- **Task**:
Give back the lines below verbatim, omitting all pictures.

··· Supplied material ···

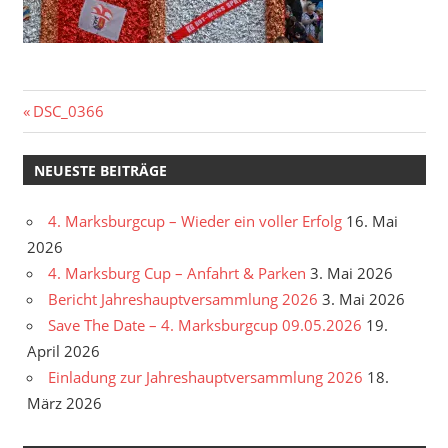
Beitragsnavigation
Vorheriger
DSC_0366
Beitrag:
NEUESTE BEITRÄGE
4. Marksburgcup – Wieder ein voller Erfolg
16. Mai
2026
4. Marksburg Cup – Anfahrt & Parken
3. Mai 2026
Bericht Jahreshauptversammlung 2026
3. Mai 2026
Save The Date – 4. Marksburgcup 09.05.2026
19.
April 2026
Einladung zur Jahreshauptversammlung 2026
18.
März 2026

···

- **Task result**:
Beitragsnavigation
Vorheriger
DSC_0366
Beitrag:
NEUESTE BEITRÄGE
4. Marksburgcup – Wieder ein voller Erfolg
16. Mai
2026
4. Marksburg Cup – Anfahrt & Parken
3. Mai 2026
Bericht Jahreshauptversammlung 2026
3. Mai 2026
Save The Date – 4. Marksburgcup 09.05.2026
19.
April 2026
Einladung zur Jahreshauptversammlung 2026
18.
März 2026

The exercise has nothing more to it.